WORK INSTRUCTIONS :: All lines up to and including the one that contains "thout Saying a Word" are to be transcribed exactly, starting from the first line of the records.
· · ·
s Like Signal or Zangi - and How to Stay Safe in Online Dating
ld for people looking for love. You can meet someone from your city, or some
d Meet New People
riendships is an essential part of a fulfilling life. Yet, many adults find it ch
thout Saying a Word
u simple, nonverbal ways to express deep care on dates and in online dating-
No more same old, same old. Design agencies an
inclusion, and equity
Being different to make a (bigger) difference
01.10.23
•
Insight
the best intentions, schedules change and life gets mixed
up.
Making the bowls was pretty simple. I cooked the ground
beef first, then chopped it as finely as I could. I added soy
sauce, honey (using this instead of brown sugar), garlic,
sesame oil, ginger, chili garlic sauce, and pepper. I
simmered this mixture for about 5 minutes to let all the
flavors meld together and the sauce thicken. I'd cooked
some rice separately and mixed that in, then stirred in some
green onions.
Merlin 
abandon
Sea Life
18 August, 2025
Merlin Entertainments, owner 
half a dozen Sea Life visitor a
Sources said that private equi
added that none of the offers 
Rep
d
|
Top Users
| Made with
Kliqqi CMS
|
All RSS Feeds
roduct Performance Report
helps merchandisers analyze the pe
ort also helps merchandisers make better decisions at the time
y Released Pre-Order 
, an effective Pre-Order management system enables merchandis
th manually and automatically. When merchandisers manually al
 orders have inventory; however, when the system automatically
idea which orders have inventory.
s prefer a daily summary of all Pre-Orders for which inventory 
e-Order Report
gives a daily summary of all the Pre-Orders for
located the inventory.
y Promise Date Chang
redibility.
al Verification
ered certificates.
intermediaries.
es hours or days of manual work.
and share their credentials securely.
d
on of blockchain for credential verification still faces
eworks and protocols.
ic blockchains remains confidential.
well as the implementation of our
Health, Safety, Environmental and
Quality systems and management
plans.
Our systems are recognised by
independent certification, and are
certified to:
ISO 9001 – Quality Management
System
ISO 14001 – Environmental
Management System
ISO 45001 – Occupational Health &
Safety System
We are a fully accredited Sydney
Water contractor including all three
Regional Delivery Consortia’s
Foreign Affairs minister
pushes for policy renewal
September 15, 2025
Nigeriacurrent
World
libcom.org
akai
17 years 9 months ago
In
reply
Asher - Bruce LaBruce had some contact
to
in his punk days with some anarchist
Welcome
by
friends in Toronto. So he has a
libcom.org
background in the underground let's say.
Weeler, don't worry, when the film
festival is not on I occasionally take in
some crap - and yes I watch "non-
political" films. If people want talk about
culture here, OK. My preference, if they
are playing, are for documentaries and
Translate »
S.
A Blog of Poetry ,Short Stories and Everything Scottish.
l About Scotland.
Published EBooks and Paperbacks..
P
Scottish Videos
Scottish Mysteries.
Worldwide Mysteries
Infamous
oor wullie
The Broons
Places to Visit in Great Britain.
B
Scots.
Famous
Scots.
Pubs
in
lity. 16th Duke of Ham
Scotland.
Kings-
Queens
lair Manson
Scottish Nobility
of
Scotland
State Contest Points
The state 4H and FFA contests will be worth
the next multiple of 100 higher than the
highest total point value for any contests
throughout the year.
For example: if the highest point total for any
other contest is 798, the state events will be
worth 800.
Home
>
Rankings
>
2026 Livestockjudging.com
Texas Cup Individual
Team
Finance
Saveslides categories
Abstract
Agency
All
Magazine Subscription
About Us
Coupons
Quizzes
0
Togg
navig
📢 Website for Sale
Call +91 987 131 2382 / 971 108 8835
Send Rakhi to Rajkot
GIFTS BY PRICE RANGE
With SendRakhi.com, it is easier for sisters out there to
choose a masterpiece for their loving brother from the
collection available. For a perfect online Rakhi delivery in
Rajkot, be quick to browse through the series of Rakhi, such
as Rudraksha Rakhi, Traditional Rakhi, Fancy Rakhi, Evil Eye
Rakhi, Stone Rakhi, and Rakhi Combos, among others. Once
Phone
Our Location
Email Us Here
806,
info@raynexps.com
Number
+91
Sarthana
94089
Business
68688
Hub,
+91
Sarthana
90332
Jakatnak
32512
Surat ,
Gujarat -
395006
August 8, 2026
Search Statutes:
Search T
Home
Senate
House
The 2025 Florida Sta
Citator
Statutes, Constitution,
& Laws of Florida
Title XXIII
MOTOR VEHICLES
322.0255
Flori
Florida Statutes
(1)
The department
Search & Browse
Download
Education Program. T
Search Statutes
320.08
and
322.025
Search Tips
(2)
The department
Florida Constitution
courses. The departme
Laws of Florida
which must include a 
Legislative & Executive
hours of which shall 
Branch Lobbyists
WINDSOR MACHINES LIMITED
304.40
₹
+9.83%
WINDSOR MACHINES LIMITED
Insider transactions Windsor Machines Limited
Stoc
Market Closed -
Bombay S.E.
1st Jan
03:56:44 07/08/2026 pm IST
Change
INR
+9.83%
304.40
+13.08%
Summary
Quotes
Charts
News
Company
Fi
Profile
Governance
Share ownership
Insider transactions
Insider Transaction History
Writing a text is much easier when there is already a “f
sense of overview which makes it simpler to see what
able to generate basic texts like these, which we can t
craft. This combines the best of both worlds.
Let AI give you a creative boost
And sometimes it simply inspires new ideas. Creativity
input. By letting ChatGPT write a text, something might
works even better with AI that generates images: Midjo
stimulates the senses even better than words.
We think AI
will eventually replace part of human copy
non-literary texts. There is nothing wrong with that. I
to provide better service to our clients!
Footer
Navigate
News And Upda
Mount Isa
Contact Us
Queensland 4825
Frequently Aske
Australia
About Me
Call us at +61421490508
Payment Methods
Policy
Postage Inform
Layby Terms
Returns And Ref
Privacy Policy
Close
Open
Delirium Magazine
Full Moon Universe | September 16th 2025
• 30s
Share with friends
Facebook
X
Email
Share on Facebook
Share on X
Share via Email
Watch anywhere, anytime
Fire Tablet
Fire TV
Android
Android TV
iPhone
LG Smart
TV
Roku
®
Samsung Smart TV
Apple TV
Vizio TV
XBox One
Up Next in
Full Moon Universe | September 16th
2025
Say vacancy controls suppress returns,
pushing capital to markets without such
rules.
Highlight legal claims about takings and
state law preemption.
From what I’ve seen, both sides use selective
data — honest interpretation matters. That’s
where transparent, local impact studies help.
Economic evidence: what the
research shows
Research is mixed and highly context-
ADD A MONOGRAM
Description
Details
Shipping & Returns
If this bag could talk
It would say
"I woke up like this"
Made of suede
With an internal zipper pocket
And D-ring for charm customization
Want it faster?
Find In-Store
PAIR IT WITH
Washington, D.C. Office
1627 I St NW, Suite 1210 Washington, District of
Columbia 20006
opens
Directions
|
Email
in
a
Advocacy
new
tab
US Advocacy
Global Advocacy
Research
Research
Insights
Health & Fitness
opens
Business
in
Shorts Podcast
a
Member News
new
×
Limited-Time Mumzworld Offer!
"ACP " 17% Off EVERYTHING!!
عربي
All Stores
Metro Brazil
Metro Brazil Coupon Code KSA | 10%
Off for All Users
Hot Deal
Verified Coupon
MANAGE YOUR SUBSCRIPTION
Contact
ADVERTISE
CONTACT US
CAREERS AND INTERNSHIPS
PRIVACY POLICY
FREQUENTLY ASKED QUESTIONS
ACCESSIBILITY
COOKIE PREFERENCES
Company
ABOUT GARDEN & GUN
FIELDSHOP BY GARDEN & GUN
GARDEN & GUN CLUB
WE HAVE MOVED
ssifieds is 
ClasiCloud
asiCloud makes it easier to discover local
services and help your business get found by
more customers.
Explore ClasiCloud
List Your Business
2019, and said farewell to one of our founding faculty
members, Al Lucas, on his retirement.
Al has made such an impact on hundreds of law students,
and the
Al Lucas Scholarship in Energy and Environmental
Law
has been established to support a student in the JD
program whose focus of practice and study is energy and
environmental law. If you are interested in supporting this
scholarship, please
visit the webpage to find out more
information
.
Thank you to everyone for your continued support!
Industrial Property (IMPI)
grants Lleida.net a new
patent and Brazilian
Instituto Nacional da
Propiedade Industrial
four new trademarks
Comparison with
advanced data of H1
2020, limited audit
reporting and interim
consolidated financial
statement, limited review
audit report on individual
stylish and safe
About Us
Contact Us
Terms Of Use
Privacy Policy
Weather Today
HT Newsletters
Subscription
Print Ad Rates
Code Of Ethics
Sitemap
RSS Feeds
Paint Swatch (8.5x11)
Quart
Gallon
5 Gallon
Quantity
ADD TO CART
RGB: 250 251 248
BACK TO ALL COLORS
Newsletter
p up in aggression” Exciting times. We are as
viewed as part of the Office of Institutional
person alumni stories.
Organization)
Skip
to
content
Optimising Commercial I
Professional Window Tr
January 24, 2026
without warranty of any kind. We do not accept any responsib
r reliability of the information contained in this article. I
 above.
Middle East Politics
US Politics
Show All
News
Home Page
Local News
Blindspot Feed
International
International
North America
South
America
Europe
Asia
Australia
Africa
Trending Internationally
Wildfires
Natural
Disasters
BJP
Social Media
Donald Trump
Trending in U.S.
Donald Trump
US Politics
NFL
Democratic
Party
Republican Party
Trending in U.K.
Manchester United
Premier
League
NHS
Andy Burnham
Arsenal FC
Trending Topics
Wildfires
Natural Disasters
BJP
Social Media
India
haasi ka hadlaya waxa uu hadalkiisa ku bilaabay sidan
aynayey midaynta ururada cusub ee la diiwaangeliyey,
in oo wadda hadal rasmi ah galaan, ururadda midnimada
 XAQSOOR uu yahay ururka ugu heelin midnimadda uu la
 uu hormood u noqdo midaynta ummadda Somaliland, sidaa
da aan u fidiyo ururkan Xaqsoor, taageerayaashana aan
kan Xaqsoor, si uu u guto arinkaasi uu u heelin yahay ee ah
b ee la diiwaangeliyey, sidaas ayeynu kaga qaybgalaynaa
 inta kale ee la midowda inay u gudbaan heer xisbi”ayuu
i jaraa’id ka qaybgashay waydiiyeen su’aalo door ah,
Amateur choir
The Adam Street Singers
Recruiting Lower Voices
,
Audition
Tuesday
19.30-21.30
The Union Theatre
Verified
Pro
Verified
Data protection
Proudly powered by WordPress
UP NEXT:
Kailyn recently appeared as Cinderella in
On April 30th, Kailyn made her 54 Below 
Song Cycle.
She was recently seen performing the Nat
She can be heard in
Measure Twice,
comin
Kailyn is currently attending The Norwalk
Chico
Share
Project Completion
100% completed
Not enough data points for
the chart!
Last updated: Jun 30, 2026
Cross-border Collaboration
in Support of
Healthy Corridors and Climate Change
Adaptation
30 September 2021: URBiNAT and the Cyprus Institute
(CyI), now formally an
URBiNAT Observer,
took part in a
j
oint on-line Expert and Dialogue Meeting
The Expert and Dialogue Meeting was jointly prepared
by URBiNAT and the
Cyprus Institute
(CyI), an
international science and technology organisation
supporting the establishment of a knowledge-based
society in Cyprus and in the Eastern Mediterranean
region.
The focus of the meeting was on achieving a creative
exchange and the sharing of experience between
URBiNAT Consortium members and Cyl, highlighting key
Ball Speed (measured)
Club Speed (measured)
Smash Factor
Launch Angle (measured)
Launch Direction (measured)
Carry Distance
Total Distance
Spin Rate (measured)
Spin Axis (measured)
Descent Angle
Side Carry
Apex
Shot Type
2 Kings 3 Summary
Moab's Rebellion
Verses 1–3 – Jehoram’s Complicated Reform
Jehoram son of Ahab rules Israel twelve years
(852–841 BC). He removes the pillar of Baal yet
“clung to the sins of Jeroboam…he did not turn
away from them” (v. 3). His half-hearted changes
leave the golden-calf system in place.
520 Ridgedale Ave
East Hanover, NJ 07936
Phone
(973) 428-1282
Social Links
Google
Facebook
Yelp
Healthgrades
· · ·
SOLUTION ::
s Like Signal or Zangi - and How to Stay Safe in Online Dating
ld for people looking for love. You can meet someone from your city, or some
d Meet New People
riendships is an essential part of a fulfilling life. Yet, many adults find it ch
thout Saying a Word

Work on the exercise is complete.